◆ ASSIGNED TASK ◆
The number of lines holding "view" is all you should give; count them in the records below.

Records from a data collection:
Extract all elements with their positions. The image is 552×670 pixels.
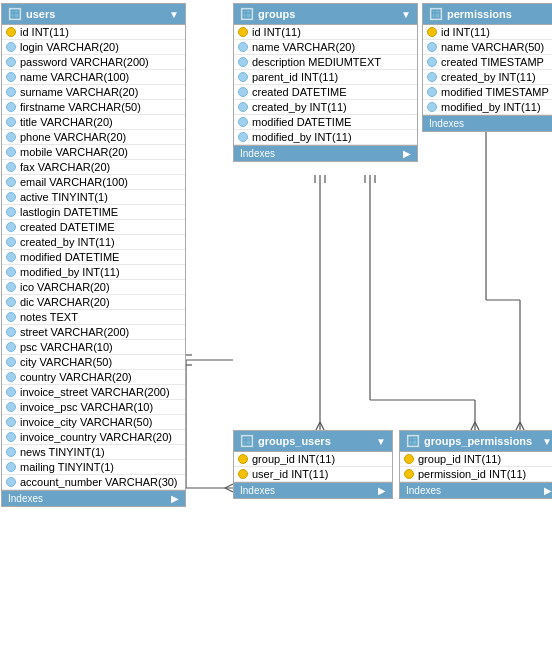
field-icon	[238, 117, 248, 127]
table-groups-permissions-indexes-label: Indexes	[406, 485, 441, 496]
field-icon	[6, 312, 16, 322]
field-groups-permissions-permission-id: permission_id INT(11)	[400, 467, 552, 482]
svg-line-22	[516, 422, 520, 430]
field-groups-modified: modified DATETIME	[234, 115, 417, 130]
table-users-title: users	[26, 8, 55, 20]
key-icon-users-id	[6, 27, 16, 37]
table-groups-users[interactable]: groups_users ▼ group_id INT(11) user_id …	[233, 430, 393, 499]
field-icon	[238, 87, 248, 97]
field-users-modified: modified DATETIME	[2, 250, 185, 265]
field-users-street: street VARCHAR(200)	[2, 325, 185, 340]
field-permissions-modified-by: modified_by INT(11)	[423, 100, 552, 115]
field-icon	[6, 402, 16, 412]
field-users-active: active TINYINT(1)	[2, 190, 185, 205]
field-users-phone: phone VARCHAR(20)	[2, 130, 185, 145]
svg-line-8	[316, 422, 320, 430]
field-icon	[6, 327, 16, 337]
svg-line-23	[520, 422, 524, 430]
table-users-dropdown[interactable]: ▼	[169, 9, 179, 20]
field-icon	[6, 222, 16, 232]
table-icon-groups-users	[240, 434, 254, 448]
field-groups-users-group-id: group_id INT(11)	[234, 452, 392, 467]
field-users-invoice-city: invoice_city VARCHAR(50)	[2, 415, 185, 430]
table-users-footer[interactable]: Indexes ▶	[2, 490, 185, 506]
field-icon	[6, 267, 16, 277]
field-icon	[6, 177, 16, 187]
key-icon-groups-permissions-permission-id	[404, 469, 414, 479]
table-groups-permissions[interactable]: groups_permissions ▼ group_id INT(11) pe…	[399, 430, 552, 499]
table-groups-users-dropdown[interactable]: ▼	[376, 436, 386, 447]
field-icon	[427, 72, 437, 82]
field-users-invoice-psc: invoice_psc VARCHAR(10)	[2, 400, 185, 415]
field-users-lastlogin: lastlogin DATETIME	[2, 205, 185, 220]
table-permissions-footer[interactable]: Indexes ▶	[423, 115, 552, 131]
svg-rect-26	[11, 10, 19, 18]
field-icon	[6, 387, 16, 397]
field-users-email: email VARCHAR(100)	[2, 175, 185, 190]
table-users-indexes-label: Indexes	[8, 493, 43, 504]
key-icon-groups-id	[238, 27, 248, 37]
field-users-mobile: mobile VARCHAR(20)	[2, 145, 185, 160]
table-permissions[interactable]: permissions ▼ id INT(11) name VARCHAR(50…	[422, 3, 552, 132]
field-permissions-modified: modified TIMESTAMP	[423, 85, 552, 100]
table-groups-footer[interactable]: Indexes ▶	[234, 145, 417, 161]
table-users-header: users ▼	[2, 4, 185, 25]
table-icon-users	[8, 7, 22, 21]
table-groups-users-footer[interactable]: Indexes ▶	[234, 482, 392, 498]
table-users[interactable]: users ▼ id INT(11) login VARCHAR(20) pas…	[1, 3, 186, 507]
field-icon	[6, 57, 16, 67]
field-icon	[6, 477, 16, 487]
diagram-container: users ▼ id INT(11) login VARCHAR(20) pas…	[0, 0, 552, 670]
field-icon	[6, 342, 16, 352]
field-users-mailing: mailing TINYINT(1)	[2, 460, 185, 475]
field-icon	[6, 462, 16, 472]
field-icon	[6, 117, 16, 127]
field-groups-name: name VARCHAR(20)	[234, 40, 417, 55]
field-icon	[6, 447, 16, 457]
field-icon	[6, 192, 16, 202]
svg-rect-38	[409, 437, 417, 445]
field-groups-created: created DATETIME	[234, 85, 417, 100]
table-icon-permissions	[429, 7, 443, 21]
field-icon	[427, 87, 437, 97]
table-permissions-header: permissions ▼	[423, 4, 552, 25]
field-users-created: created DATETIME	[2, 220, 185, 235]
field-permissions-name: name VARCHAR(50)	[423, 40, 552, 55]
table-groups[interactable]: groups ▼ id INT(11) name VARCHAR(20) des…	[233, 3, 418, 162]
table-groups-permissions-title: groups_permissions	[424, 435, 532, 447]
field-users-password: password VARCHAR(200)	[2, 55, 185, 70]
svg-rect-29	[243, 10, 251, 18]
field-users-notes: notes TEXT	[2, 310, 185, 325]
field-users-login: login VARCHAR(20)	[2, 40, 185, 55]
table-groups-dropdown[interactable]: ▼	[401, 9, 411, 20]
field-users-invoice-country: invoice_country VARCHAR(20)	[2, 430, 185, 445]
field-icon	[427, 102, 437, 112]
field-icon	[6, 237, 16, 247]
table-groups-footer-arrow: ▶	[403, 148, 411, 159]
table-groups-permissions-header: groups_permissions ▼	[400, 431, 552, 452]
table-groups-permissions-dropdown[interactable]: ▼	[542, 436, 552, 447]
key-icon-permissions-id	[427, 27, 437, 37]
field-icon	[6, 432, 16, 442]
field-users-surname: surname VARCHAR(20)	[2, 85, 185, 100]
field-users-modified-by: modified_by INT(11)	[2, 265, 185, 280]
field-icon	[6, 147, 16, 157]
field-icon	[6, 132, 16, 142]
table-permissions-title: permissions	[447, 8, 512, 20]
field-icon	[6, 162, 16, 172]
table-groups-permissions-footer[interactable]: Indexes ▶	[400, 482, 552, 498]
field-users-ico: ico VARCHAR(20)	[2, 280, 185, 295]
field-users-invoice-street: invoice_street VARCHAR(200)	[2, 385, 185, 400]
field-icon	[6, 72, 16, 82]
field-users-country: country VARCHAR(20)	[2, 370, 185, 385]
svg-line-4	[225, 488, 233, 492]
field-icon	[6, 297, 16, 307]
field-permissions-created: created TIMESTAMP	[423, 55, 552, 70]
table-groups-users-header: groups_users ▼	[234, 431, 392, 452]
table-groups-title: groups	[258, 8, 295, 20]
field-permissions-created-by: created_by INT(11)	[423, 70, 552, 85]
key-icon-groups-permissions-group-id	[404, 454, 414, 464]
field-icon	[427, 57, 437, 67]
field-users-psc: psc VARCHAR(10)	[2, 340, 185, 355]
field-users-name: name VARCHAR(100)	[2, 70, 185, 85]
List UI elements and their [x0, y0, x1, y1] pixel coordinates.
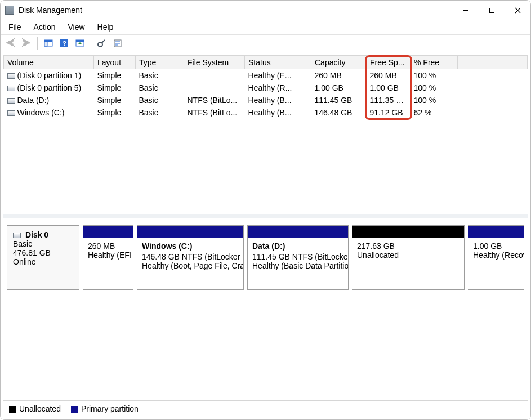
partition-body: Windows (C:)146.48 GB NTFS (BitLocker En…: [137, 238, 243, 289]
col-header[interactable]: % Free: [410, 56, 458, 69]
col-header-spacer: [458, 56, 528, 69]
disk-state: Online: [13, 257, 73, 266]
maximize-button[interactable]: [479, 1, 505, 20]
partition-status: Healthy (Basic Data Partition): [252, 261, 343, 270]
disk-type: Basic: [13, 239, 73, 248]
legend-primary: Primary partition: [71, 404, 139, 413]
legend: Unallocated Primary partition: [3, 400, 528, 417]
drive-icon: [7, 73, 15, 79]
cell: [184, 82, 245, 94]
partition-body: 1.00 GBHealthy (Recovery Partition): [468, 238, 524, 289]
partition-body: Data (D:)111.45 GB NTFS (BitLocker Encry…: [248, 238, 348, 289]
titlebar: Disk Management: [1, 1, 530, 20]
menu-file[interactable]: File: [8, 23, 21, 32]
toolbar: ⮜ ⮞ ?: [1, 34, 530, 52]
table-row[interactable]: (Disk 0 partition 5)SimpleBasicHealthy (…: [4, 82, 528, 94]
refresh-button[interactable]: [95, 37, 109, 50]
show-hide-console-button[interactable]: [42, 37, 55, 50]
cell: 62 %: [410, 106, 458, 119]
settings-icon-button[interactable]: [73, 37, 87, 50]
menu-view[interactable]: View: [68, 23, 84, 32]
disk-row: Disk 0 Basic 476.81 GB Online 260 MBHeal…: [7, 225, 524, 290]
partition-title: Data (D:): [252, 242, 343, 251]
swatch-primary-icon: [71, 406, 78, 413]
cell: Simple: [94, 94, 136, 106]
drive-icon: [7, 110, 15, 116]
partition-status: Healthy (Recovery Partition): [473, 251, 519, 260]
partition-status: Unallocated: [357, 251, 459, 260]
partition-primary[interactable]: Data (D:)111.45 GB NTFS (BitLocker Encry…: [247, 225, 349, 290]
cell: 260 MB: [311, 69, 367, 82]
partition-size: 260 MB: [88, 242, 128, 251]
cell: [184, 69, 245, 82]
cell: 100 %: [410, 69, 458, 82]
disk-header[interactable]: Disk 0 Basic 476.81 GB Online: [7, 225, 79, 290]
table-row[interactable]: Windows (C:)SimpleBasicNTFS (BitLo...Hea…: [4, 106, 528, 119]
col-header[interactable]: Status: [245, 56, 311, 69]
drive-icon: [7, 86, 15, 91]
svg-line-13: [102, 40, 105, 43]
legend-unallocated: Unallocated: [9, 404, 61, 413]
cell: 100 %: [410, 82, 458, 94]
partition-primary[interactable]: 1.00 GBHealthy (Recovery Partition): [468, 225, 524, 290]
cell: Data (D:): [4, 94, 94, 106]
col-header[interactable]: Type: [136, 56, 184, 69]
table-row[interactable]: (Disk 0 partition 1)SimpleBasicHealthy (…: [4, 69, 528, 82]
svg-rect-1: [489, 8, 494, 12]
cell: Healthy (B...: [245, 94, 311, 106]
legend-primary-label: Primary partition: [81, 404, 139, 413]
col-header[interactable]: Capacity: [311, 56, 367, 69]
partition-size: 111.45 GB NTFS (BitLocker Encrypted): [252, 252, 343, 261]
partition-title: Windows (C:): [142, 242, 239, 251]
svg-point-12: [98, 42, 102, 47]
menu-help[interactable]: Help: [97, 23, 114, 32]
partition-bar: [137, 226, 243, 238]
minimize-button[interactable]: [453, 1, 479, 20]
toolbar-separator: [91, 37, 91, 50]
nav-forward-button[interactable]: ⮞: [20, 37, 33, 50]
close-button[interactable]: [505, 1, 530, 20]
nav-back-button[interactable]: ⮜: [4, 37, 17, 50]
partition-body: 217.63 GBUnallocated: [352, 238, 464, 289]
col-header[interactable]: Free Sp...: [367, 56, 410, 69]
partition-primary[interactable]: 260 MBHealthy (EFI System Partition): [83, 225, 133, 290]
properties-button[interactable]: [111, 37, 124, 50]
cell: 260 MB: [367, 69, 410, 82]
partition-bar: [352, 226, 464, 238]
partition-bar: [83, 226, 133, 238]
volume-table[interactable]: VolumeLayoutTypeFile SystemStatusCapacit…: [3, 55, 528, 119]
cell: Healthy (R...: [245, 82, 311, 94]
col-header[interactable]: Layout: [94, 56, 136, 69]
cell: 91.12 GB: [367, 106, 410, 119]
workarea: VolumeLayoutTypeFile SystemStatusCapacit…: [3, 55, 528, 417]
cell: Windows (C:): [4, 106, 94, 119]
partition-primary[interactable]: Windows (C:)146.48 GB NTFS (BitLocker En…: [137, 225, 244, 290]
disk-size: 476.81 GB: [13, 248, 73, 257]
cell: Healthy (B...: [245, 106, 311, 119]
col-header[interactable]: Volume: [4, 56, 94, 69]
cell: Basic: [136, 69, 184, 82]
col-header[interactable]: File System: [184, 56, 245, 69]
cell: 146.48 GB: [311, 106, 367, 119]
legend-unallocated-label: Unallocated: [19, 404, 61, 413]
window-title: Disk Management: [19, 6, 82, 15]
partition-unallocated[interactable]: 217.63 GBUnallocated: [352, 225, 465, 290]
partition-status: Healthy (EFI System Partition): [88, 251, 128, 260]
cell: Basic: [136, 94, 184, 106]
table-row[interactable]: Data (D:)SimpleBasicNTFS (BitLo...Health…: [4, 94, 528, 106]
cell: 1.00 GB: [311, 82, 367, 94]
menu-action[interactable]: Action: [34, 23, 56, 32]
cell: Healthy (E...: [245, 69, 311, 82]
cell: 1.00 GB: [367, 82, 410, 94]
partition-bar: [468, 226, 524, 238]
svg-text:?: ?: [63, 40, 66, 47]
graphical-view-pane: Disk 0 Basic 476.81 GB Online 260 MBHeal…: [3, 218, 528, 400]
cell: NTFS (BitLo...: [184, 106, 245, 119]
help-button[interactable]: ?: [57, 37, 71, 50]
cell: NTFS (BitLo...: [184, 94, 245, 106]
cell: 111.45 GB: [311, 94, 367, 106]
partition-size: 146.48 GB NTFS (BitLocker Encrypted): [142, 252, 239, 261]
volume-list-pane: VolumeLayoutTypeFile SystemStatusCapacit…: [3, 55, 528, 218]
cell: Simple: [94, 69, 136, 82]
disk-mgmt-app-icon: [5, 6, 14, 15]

◆ OUTPUT OF THE EXERCISE ◆
2